In this section, a range of digital multiplication techniques has been explored. Some of these techniques, such as the serial multiplier and array multiplier, boast simple architectures. However, they encounter increased latency as the operand size grows. On the other hand, faster multipliers like Vedic, Booth, or Modified Booth Wallace yield quicker results but entail substantial power consumption owing to their circuit complexity. Consequently, the design of low-power, fast multipliers has emerged as a primary concern for researchers over the past few decades.

## III. History of Low-Power Logic

Power consumption of Integrated Circuits (ICs) wasn't a significant concern until the early 1990s, except for specialized components. However, with the progression of niche devices, low-power Very Large Scale Integration (VLSI) design has garnered considerable attention over the past three decades. The conventional approach to low-power VLSI design relies on complementary metal-oxide-semiconductor (CMOS) logic. The power consumption of any CMOS VLSI circuit can be classified into two primary categories: static power and dynamic power. Fig. 8 illustrates the various parameters that contribute to the power consumption of an IC.



Fig. 8. Different types of power consumption in an IC

In the majority of modern integrated circuits (ICs), dynamic power consumption predominates over static power consumption, primarily due to the intricate design complexity and the frequency of operation. The dynamic power consumption of a circuit can be articulated as in equation (1).

$$P_{dynamic} = \alpha. f. C. V^2 \tag{1}$$

From equation (1), it is apparent that the dynamic power consumption of a circuit can be reduced by reducing the switching activity  $(\alpha)$ , operating frequency (f), output capacitance (C), and biasing voltage (V) of the circuit [XI]. Techniques such as PTL, CPL, Domino logic, DCVS, MCML, C2MOS, and DPL are employed to decrease the output capacitance of a circuit [XX][XXV]. Moreover, decreasing the number of transistors in a design directly reduces the output capacitance and switching activity of any circuit. Consequently, the gate diffusion input (GDI) technique represents a significant step towards low-power design [I].

## IV. Various Low Power Architectures for Multiplier

With the introduction of various low-power logic techniques, multiplier circuits have been undergoing modifications to incorporate these advancements. In the early 2000s, a low-power fixed-width array multiplier architectures were documented in [XXXII], [XXXIII]. Subsequently, Dastjerdi et al. introduced a serial low-power multiplier architecture in 2009 [XIX], as depicted in Fig. 9.



Fig. 9. BZ-FAD Low power multiplier architecture [XIX]
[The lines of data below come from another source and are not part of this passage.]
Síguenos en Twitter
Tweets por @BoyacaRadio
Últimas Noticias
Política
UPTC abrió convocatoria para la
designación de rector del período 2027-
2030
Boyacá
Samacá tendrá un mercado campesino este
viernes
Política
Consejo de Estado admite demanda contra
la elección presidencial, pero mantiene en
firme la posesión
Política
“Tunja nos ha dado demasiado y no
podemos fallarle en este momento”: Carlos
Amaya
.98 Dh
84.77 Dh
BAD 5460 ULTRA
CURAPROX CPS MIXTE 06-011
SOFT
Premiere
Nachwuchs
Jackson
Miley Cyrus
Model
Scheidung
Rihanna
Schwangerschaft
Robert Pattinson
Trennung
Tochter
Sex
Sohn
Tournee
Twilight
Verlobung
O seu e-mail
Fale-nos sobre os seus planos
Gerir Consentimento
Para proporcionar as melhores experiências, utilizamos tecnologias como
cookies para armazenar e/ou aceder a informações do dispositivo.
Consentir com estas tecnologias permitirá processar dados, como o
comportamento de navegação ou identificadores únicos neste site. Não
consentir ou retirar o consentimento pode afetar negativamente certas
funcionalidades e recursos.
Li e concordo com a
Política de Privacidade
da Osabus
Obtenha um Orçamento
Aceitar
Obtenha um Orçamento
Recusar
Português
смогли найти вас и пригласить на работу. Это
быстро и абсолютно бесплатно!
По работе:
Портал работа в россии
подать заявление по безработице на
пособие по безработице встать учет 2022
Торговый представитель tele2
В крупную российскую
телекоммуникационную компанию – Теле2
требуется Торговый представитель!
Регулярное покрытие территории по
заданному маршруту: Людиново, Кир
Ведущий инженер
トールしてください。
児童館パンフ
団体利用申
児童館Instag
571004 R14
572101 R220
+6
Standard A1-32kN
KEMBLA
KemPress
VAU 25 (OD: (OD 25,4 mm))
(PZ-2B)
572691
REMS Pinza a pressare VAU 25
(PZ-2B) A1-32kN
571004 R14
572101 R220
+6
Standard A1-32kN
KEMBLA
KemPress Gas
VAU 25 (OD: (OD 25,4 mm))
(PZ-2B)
This architecture [XIX] exhibits a 30% reduction in power consumption compared to [XXXI]. To achieve a notable decrease in power consumption for a multiplier, Zhang et al. implemented dynamic voltage scaling in the design [XXXII]. Dynamic voltage scaling represents one of the latest approaches in low-power VLSI design [XVIII]. The overall architecture of the dynamic voltage scaling multiplier is depicted in Fig. 10.
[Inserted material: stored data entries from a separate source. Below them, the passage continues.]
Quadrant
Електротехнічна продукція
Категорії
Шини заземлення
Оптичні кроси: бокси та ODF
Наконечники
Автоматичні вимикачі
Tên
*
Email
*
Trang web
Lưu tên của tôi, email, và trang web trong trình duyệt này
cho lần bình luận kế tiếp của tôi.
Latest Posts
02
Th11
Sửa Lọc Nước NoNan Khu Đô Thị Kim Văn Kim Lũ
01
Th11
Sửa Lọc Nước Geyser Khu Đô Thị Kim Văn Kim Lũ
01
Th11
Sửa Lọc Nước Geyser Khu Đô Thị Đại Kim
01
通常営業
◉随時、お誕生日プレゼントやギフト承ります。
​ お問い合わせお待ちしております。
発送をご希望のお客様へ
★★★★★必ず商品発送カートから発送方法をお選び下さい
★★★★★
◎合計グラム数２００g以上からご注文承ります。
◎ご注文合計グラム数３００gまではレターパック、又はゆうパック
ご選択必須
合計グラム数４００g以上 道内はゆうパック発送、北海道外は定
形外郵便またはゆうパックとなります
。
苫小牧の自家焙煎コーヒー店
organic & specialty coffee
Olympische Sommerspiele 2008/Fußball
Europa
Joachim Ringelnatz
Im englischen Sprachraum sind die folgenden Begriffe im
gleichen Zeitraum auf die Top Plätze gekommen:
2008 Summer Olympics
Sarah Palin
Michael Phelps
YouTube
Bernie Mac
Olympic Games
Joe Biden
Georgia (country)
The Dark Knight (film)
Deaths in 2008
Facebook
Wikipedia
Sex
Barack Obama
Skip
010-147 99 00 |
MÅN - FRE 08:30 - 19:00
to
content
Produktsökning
#### J. Mech. Cont.& Math. Sci., Vol.-19, No.-7, July (2024) pp 59-76



Fig. 10. Dynamic Voltage Scaling Multiplier Architecture [XXXII]

The multiplier system depicted in Fig. 10 comprises five distinct modules. The first module is a multi-precision multiplier capable of operating at various supply voltages and frequencies, dictated by the input operand scheduler (IOS), which constitutes the second module. Additionally, two supplementary modules, namely a voltage-controlled oscillator (VCO) and a voltage scaling unit (VSU), are integrated for dynamic voltage scaling. Lastly, a dynamic voltage/frequency management unit (VFMU) is incorporated to accommodate user requirements.
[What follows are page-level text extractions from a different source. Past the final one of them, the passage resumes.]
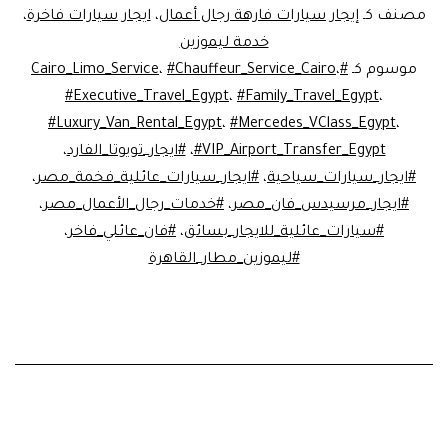
فخمة
مصنف كـ
إيجار سيارات فارهة رجال أعمال
،
ايجار سيارات فاخرة
،
مصر
خدمة ليموزين
موسوم كـ
#Cairo_Limo_Service
،
#Chauffeur_Service_Cairo
،
|
#Executive_Travel_Egypt
،
#Family_Travel_Egypt
،
Luxury
#Luxury_Van_Rental_Egypt
،
#Mercedes_VClass_Egypt
،
Family
#VIP_Airport_Transfer_Egypt
،
#ايجار_تويوتا_الفارد
،
#ايجار_سيارات_سياحية
،
Van
#ايجار_سيارات_عائلية_فخمة_مصر
،
#ايجار_مرسيدس_فان_مصر
،
#خدمات_رجال_الأعمال_مصر
،
Rental
#سيارات_عائلية_للايجار_بسائق
،
#فان_عائلي_فاخر
،
Egypt
#ليموزين_مطار_القاهرة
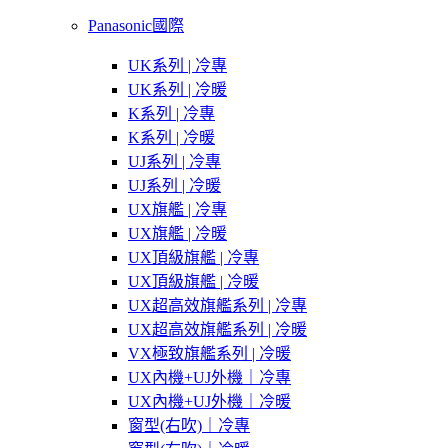
Panasonic國際
UK系列 | 冷專
UK系列 | 冷暖
K系列 | 冷專
K系列 | 冷暖
UJ系列 | 冷專
UJ系列 | 冷暖
UX旗艦 | 冷專
UX旗艦 | 冷暖
UX頂級旗艦 | 冷專
UX頂級旗艦 | 冷暖
UX超高效旗艦系列 | 冷專
UX超高效旗艦系列 | 冷暖
VX極致旗艦系列 | 冷暖
UX內機+UJ外機｜冷專
UX內機+UJ外機｜冷暖
窗型(右吹)｜冷專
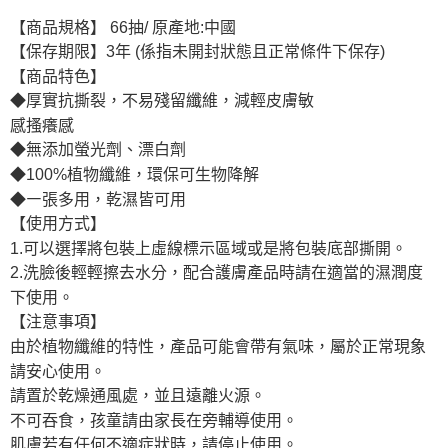
【商品規格】 66抽/ 原產地:中國
【保存期限】3年 (係指未開封狀態且正常條件下保存)
【商品特色】
◆厚實抗撕裂，不易殘留纖維，減輕皮膚敏
感搔癢感
◆無添加螢光劑、漂白劑
◆100%植物纖維，環保可生物降解
◆㇐張多用，乾濕皆可用
【使用方式】
1.可以選擇將包裝上虛線標示區域或是將包裝底部撕開。
2.洗臉後輕輕擦去水分，配合護膚產品時請在適當的濕潤度
下使用。
【注意事項】
由於植物纖維的特性，產品可能會帶有氣味，屬於正常現象
請安心使用。
請置於乾燥通風處，並且遠離火源。
不可吞食，孩童請由家長在旁輔導使用。
肌膚若有任何不適症狀時，請停止使用。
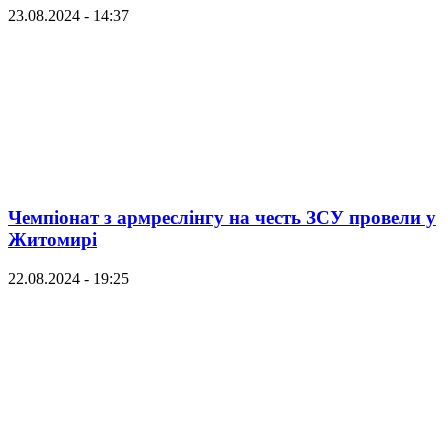
23.08.2024 - 14:37
Чемпіонат з армреслінгу на честь ЗСУ провели у
Житомирі
22.08.2024 - 19:25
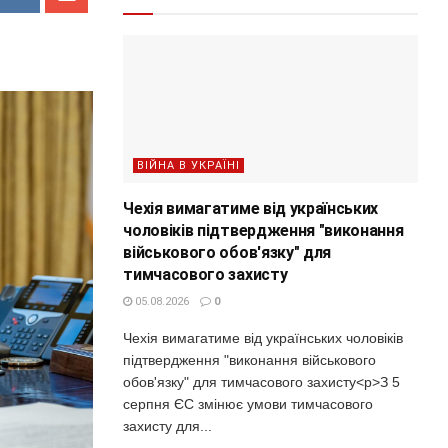
ВІЙНА В УКРАЇНІ
Чехія вимагатиме від українських
чоловіків підтвердження "виконання
військового обов'язку" для
тимчасового захисту
05.08.2026
0
Чехія вимагатиме від українських чоловіків
підтвердження "виконання військового
обов'язку" для тимчасового захисту<p>З 5
серпня ЄС змінює умови тимчасового
захисту для...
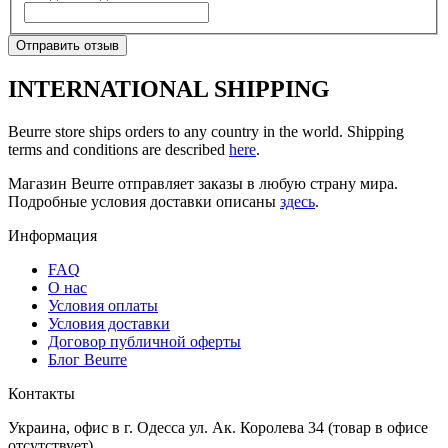
Отправить отзыв
INTERNATIONAL SHIPPING
Beurre store ships orders to any country in the world. Shipping
terms and conditions are described
here
.
Магазин Beurre отправляет заказы в любую страну мира.
Подробные условия доставки описаны
здесь
.
Информация
FAQ
O нас
Условия оплаты
Условия доставки
Договор публичной оферты
Блог Beurre
Контакты
Украина, офис в г. Одесса ул. Ак. Королева 34 (товар в офисе
отсутствует)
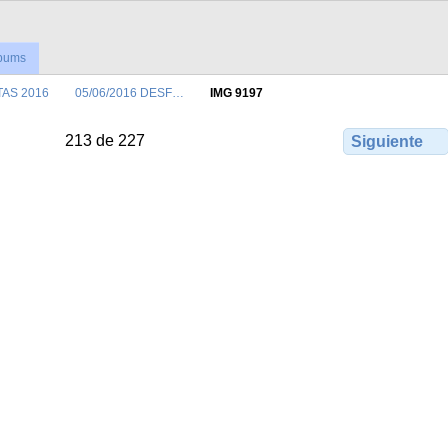
lbums
TAS 2016
05/06/2016 DESF…
IMG 9197
213 de 227
Siguiente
Recently, GDI and CCGDI [VII] logic techniques have been introduced in various multiplier architectures [II], [III], [IV], [V] [VIII],. The architecture of a CCGDI-based modified Booth Wallace (MBW) multiplier architecture is illustrated in Fig. 11.



Fig. 11. CCGDI-based MBW Multiplier [V]

The optimal architecture was discovered in 2020 [VI] by combining the CCGDI technique with dynamic voltage scaling. The architecture is depicted in Fig. 12.



Fig. 12. DVS controlled CCGDI based MBW Multiplier [VI]

The architecture encompasses the CCGDI Booth Encoder and GDI partial product generator. Dynamic voltage scaling (DVS) is integrated into off-critical delay paths through the utilization of high-to-low level shifters and low-to-high voltage level shifters. Additionally, the critical path delays of higher-order partial products are accumulated by low-power parallel full adder-based counters.

Floating-point multiplier architectures are known for their intricate design and extended runtimes. In addressing this challenge, Gao et al. introduced pipelined IEEE 754-2008 decimal floating-point (DFP) multipliers utilizing fixed-point multipliers [XXIX]. However, the implementation of such a multiplier necessitates FPGA involvement, leading to unnecessary power consumption. More recently, a novel data type known as the posit data type has emerged as a replacement for floating-point numbers [XVI]. Zhang et al. pioneered the first posit data type multiplier in 2020 [XV], with the schematic of the low-power posit multiplier depicted in Fig. 13. Unlike floating-point multipliers, it boasts a reduced runtime. Further modifications can be explored in [X].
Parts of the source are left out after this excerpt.